____ GIVEN DATA

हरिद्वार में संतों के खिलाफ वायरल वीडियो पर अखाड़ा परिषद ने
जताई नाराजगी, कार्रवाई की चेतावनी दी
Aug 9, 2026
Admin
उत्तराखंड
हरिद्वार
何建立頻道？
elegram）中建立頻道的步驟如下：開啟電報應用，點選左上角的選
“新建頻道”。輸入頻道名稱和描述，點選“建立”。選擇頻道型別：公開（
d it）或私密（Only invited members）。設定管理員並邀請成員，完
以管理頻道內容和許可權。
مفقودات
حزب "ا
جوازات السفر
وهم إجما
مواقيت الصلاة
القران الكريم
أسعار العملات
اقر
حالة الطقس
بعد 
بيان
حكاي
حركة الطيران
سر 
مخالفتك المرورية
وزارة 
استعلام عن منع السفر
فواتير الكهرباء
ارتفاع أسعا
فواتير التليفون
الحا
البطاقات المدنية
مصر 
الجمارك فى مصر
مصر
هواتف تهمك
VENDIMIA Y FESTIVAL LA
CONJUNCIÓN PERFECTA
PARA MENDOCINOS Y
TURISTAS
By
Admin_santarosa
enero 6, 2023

________

— EXERCISE PROMPT —
Reproduce every entry exactly, with nothing added or dropped.

— SOLUTION FOR THIS PROBLEM —
हरिद्वार में संतों के खिलाफ वायरल वीडियो पर अखाड़ा परिषद ने
जताई नाराजगी, कार्रवाई की चेतावनी दी
Aug 9, 2026
Admin
उत्तराखंड
हरिद्वार
何建立頻道？
elegram）中建立頻道的步驟如下：開啟電報應用，點選左上角的選
“新建頻道”。輸入頻道名稱和描述，點選“建立”。選擇頻道型別：公開（
d it）或私密（Only invited members）。設定管理員並邀請成員，完
以管理頻道內容和許可權。
مفقودات
حزب "ا
جوازات السفر
وهم إجما
مواقيت الصلاة
القران الكريم
أسعار العملات
اقر
حالة الطقس
بعد 
بيان
حكاي
حركة الطيران
سر 
مخالفتك المرورية
وزارة 
استعلام عن منع السفر
فواتير الكهرباء
ارتفاع أسعا
فواتير التليفون
الحا
البطاقات المدنية
مصر 
الجمارك فى مصر
مصر
هواتف تهمك
VENDIMIA Y FESTIVAL LA
CONJUNCIÓN PERFECTA
PARA MENDOCINOS Y
TURISTAS
By
Admin_santarosa
enero 6, 2023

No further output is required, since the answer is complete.